Urbana's management also deserves credit for repurchasing a meaningful percentage of the company's shares each year since 2010 under successive normal course issuer bids.

By doing so, while the stock has traded at a material discount to its NAV, each purchase has created value for the remaining shareholders.

Our wish is that management would be more aggressive at current prices and launch a substantial issuer bid or even liquidate the portfolio entirely and return the proceeds to shareholders.

However, in its most recent annual report, management made it clear that, at present, it is more focused on increasing the assets of the company than in narrowing the discount to NAV.

Notwithstanding our attempts to convince Urbana's management and its board of the wisdom of a more aggressive approach, it is clear to us that things are unlikely to change.

We knew going into the investment that the principals of the company have majority control by virtue of Urbana's dual share voting structure.

Urbana's management is optimistic that more impressive investment returns are just around the corner.
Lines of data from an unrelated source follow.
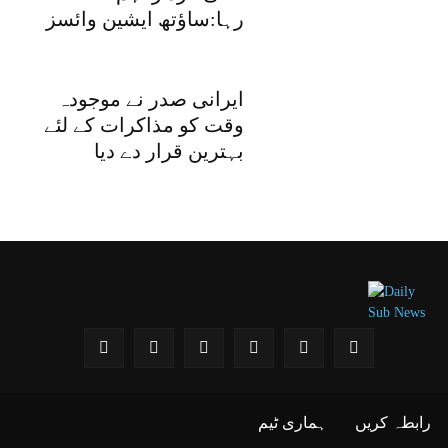
رہا:ساؤتھ ایشین وائسز
ایرانی صدر نے موجودہ
وقت کو مذاکرات کے لئے
بہترین قرار دے دیا
رابطہ کریں
ہماری ٹیم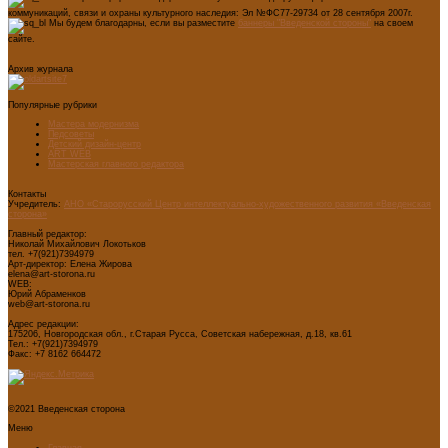
коммуникаций, связи и охраны культурного наследия: Эл №ФС77-29734 от 28 сентября 2007г.
Мы будем благодарны, если вы разместите
баннеры "Введенской стороны"
на своем
сайте.
Архив журнала
Популярные рубрики
Мастера модернизма
Педсоветы
Детский дизайн-центр
ART WEB
Мастерская главного редактора
Контакты
Учредитель:
АНО «Старорусский Центр интеллектуально-художественного развития «Введенская
сторона»
Главный редактор:
Николай Михайлович Локотьков
тел. +7(921)7394979
Арт-директор: Елена Жирова
elena@art-storona.ru
WEB:
Юрий Абраменков
web@art-storona.ru
Адрес редакции:
175206, Новгородская обл., г.Старая Русса, Советская набережная, д.18, кв.61
Тел.: +7(921)7394979
Факс: +7 8162 664472
©2021 Введенская сторона
Меню
Главная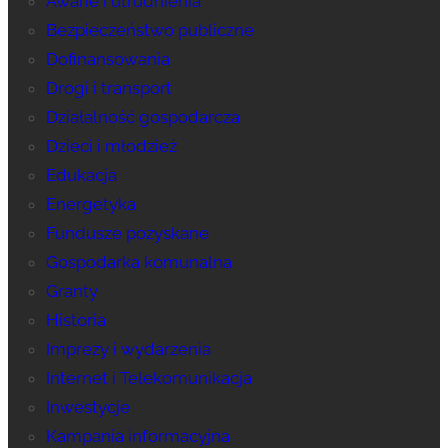
Awarie i utrudnienia
Bezpieczeństwo publiczne
Dofinansowania
Drogi i transport
Działalność gospodarcza
Dzieci i młodzież
Edukacja
Energetyka
Fundusze pozyskane
Gospodarka komunalna
Granty
Historia
Imprezy i wydarzenia
Internet i Telekomunikacja
Inwestycje
Kampania informacyjna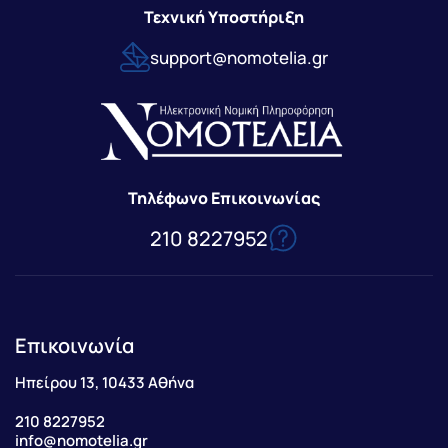
Τεχνική Υποστήριξη
support@nomotelia.gr
Τηλέφωνο Επικοινωνίας
210 8227952
Επικοινωνία
Ηπείρου 13, 10433 Αθήνα
210 8227952
info@nomotelia.gr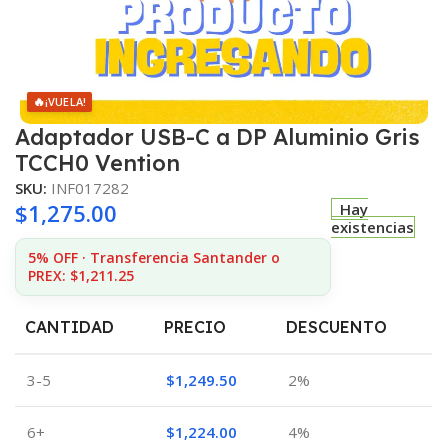
🔥
¡VUELA!
Adaptador USB-C a DP Aluminio Gris
TCCH0 Vention
SKU:
INF017282
$
1,275.00
Hay
existencias
5% OFF · Transferencia Santander o
PREX: $1,211.25
CANTIDAD
PRECIO
DESCUENTO
3-5
$
1,249.50
2%
6+
$
1,224.00
4%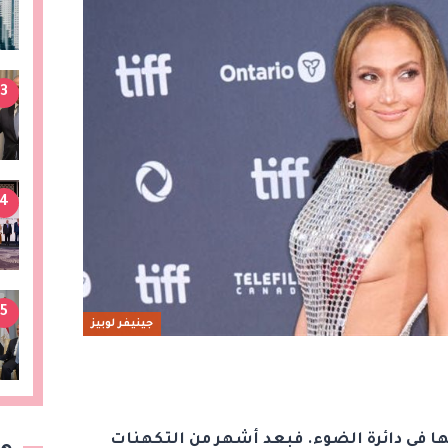
3
4
5
جينيفر لوبيز
 في دائرة الضوء. فبعد أشهر من التكهنات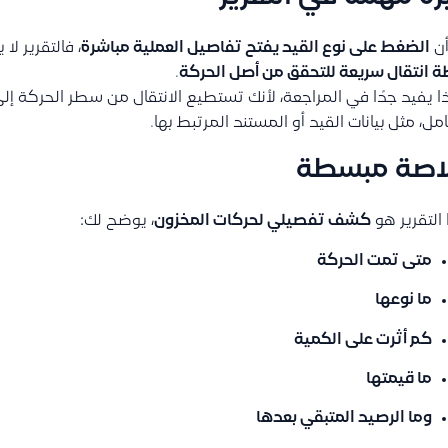
أن
الضغط على نوع القيد يفتح تفاصيل العملية مباشرة
، فالتقرير ل
 انتقال سريعة للتحقق من أصل الحركة
.
 يفيد جدًا في المراجعة، لأنك تستطيع الانتقال من سطر الحركة إل
امل، مثل بيانات القيد أو المستند المرتبط بها.
اصة مبسطة
التقرير هو
كشف تفصيلي لحركات المخزون
، يوضح لك:
متى تمت الحركة
ما نوعها
كم أثرت على الكمية
ما قيمتها
وما الرصيد المتبقي بعدها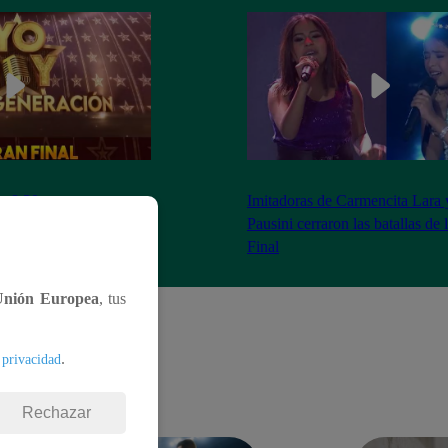
as 8:20 pm conoceremos
Imitadoras de Carmencita Lara 
Yo Soy: Nueva
Pausini cerraron las batallas de
Final
Unión Europea
, tus
.
 privacidad
Rechazar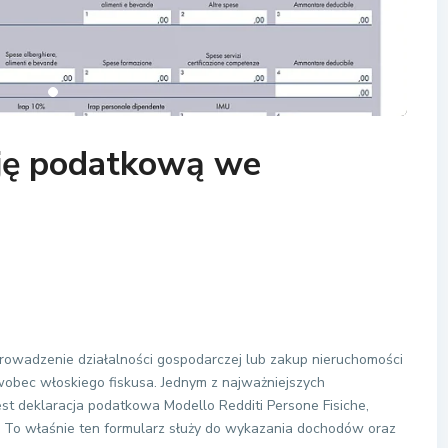
cję podatkową we
 prowadzenie działalności gospodarczej lub zakup nieruchomości
 wobec włoskiego fiskusa. Jednym z najważniejszych
jest deklaracja podatkowa Modello Redditi Persone Fisiche,
. To właśnie ten formularz służy do wykazania dochodów oraz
Despite our concerns, we are comfortable with our investment in Urbana. We started purchasing the shares at much lower levels and with our average cost base of $1.26, our investment is a safe one and should deliver a satisfactory result. We wish that we could turn it into a home run.

New investors to the stock should also do just fine at current levels as the shares remain undervalued.

And if Urbana's management can once again find the investment magic that its possessed prior to the financial crisis, investors may be treated to a truly spectacular result.

Not a bad place to be in a market where bargains are hard to come by.

GreensKeeper, its affiliates, and certain accounts managed by them may hold long or short equity positions of a profiled company and may from time to time trade in these securities.